The answer must consist solely of the lines from the line with "- All URL's In Sitemap Have Same Priority" to the final line of the data below, reproduced exactly, pictures omitted.

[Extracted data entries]
____________
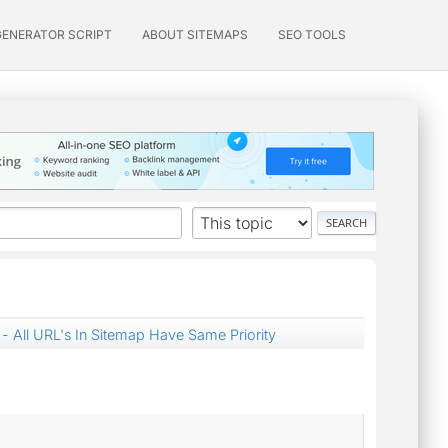
GENERATOR SCRIPT
ABOUT SITEMAPS
SEO TOOLS
- All URL's In Sitemap Have Same Priority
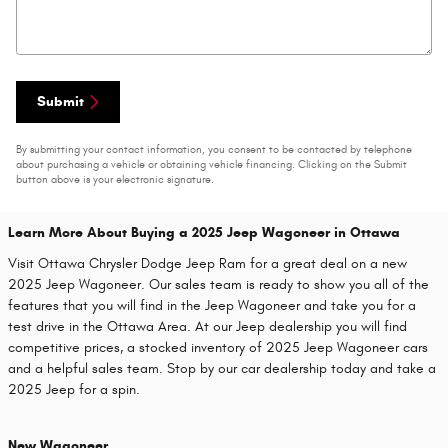
Submit
By submitting your contact information, you consent to be contacted by telephone
about purchasing a vehicle or obtaining vehicle financing. Clicking on the Submit
button above is your electronic signature.
Learn More About Buying a 2025 Jeep Wagoneer in Ottawa
Visit Ottawa Chrysler Dodge Jeep Ram for a great deal on a new
2025 Jeep Wagoneer. Our sales team is ready to show you all of the
features that you will find in the Jeep Wagoneer and take you for a
test drive in the Ottawa Area. At our Jeep dealership you will find
competitive prices, a stocked inventory of 2025 Jeep Wagoneer cars
and a helpful sales team. Stop by our car dealership today and take a
2025 Jeep for a spin.
New Wagoneer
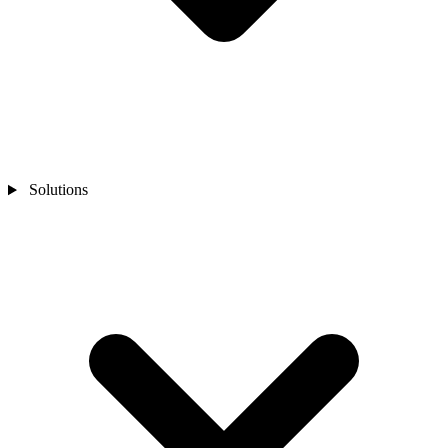
Solutions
____________
[EXERCISE RESPONSE]
- All URL's In Sitemap Have Same Priority
Submit
By submitting your contact information, you consent to be contacted by telephone
about purchasing a vehicle or obtaining vehicle financing. Clicking on the Submit
button above is your electronic signature.
Learn More About Buying a 2025 Jeep Wagoneer in Ottawa
Visit Ottawa Chrysler Dodge Jeep Ram for a great deal on a new
2025 Jeep Wagoneer. Our sales team is ready to show you all of the
features that you will find in the Jeep Wagoneer and take you for a
test drive in the Ottawa Area. At our Jeep dealership you will find
competitive prices, a stocked inventory of 2025 Jeep Wagoneer cars
and a helpful sales team. Stop by our car dealership today and take a
2025 Jeep for a spin.
New Wagoneer
Solutions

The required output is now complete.